Werden Delikte eher angezeigt?

Ausländer sind im Vergleich zu ihrer Bevölkerungszahl bei Gewalt- und Sexualdelikten tatsächlich übervertreten. Bei den Beschuldigten betrug der Ausländeranteil gemäss der Polizeilichen Kriminalstatistik 2018 60 Prozent bei Tötungsdelikten und Vergewaltigungen, 53 Prozent bei schwerer Körperverletzung und 50 Prozent bei sexueller Nötigung.

Bei der SP kommt die Offensive der SVP nicht gut an. «Die Partei ist auf der Suche nach Themen für den Wahlkampf», sagt Nationalrätin Barbara Gysi. «Dass sie wieder bei den Migranten landet, überrascht mich nicht.» Dass der Ausländeranteil bei Gewalt- und Sexualdelikten hoch sei, hänge auch damit zusammen, dass Delikte eher angezeigt würden, wenn Ausländer Täter seien.

SP hat 5-Punkte-Plan

Gewalt komme in allen Schichten und Nationen vor. Das wisse sie, da sie lange selbst in einem Frauenhaus gearbeitet habe. «Die Erklärung, dass Gewalt ein Problem der Zugewanderten ist, ist zu einfach.» Sie wolle das Problem aber nicht verniedlichen. «Es braucht viel mehr Prävention. Drakonische Strafen bringen nichts.» Die SP setze stattdessen auf ihren 5-Punkte-Plan, der etwa Präventionskampagnen, mehr Beratungsangebote und gleichstellungspolitische Massnahmen vorsieht (siehe Box).

Dass sich die SVP nun dem Schutz der Frauen verschreibe, sei nicht glaubwürdig. «Im Parlament stimmt die Partei häufig gegen den Schutz vor Frauen. Wenn es darum geht, die Rolle der Frauen in der Gesellschaft zu stärken, ist die SVP weit weg. Auch ihr eigener Umgang mit Frauen ist haarsträubend.» Einerseits gebe es in der SVP wenige Frauen, andererseits sei ihr Umgang mit Frauen in Machtpositionen, wie etwa den Bundesrätinnen, skandalös und die Rollenbilder der Partei veraltet.

«Hemmschwelle ist tiefer»

Auf offene Ohren stösst das Programm der SVP hingegen bei Babette Sigg, der Präsidentin der CVP-Frauen. «Die Sicherheitslage hat sich verschlechtert», sagt sie.

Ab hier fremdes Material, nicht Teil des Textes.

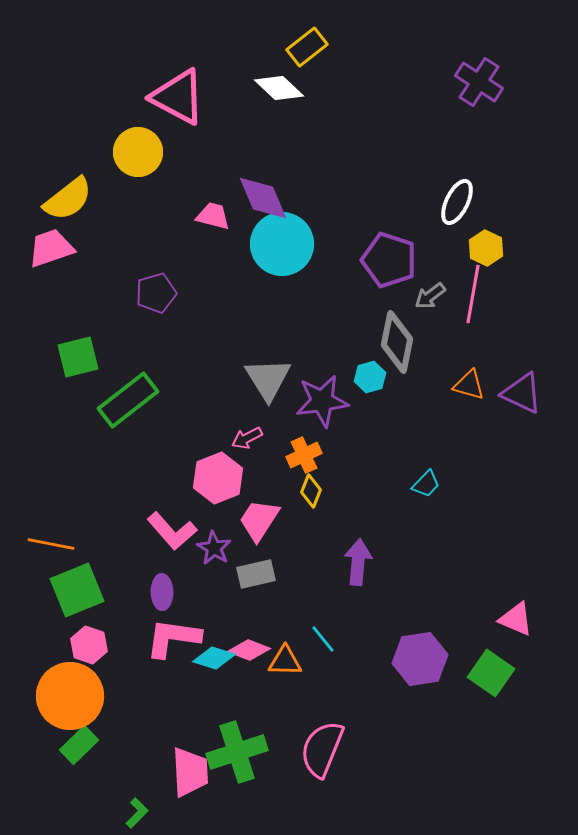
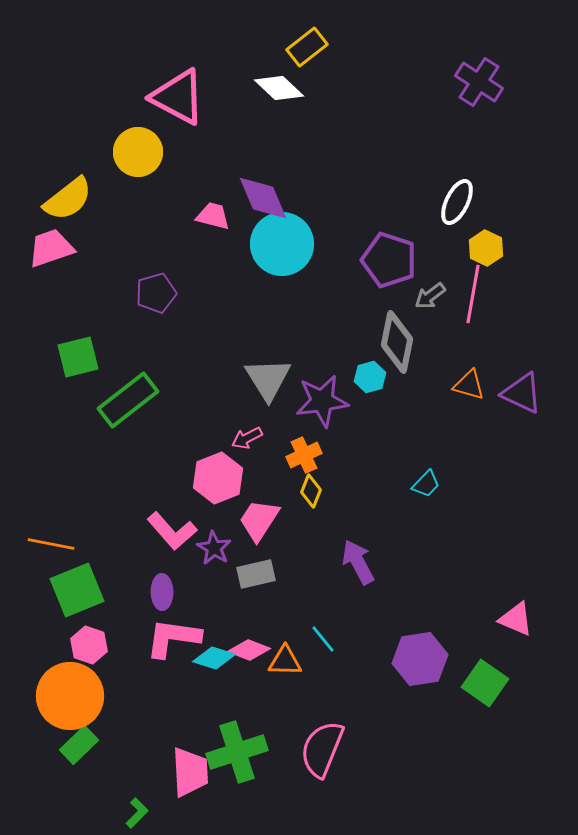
purple arrow at (358, 562): rotated 33 degrees counterclockwise
green square at (491, 673): moved 6 px left, 10 px down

Insbesondere in der Nacht und für Frauen sei das ein Problem. «Sie trauen sich weniger auf die Strassen. Das darf nicht sein.» Es gebe kaum einen Tag ohne Schlägerei oder Übergriff. «Die Hemmschwelle ist tiefer geworden, Messer werden schneller eingesetzt», so Sigg.

Bei Einbürgerungen solle genauer hingeschaut werden. Es komme sogar vor, dass Anträge aus Angst vor Übergriffen durchgewinkt werden. Deshalb begrüsse sie die Einbürgerung auf Probe. «Wer mit einem Gewaltdelikt aufgefallen ist, soll nur auf Probe den Pass erhalten.»

«Jetzt ist Wahlkampf»

Dass der Ausländeranteil bei Gewaltdelikten hoch sei, könne man auf kulturelle Gründe zurückführen. «Viele gewalttätige Männer kommen aus Kulturkreisen, in denen der Mann kräftig und stark sein und das mit allen Mitteln zeigen muss. Respekt gegenüber Frauen ist unbekannt. Diese Männer sind oft gewaltbereit.» Zudem hätten sie häufig ein eher tiefes Bildungsniveau. Allerdings handle es sich nur um eine kleine Anzahl von Delinquenten, die meisten Ausländer wollten sich integrieren, viele verhielten sich vorbildlich.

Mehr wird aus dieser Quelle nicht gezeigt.